WHAT TO DO:
Search the lines of the records for the word "rule", and copy every line that has it.

--- STUDY MATERIAL ---

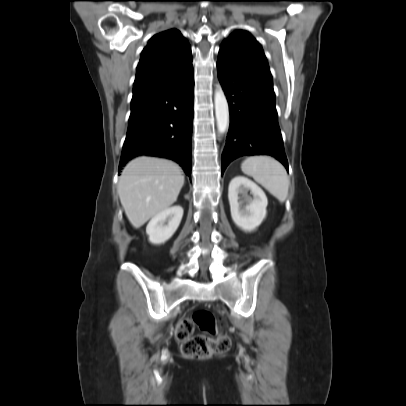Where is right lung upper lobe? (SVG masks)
<instances>
[{"label":"right lung upper lobe","instance_id":"obj_1","mask_svg":"<svg viewBox=\"0 0 406 406\" xmlns=\"http://www.w3.org/2000/svg\"><path fill=\"white\" fill-rule=\"evenodd\" d=\"M192 69L191 47L180 31L154 35L141 54L132 102L166 88Z\"/></svg>","mask_w":406,"mask_h":406}]
</instances>
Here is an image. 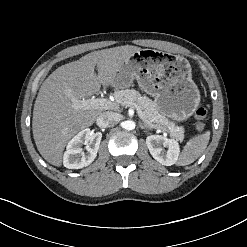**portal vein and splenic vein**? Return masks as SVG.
<instances>
[{
	"label": "portal vein and splenic vein",
	"mask_w": 247,
	"mask_h": 247,
	"mask_svg": "<svg viewBox=\"0 0 247 247\" xmlns=\"http://www.w3.org/2000/svg\"><path fill=\"white\" fill-rule=\"evenodd\" d=\"M74 103V107L76 108H80V109H115L117 108V103L112 102L109 99H105V98H90V99H82V100H73ZM128 106H131L133 108H135L137 110V113L139 115V117L145 121L148 125H150L151 127H155V128H161L163 129L161 126L158 125H154L151 122L147 121L144 118V114L142 112V110L140 109V107L136 104V103H132V102H128Z\"/></svg>",
	"instance_id": "portal-vein-and-splenic-vein-1"
}]
</instances>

---

SOLUTION TO THIS PROBLEM:
[{"label":"right lung upper lobe","instance_id":"obj_1","mask_svg":"<svg viewBox=\"0 0 406 406\" xmlns=\"http://www.w3.org/2000/svg\"><path fill=\"white\" fill-rule=\"evenodd\" d=\"M192 69L191 47L180 31L154 35L141 54L132 102L166 88Z\"/></svg>","mask_w":406,"mask_h":406}]
	"mask_svg": "<svg viewBox=\"0 0 247 247\" xmlns=\"http://www.w3.org/2000/svg\"><path fill=\"white\" fill-rule=\"evenodd\" d=\"M74 103V107L76 108H80V109H115L117 108V103L112 102L109 99H105V98H90V99H82V100H73ZM128 106H131L133 108H135L137 110V113L139 115V117L145 121L148 125H150L151 127H155V128H161L163 129L161 126L158 125H154L151 122L147 121L144 118V114L142 112V110L140 109V107L136 104V103H132V102H128Z\"/></svg>",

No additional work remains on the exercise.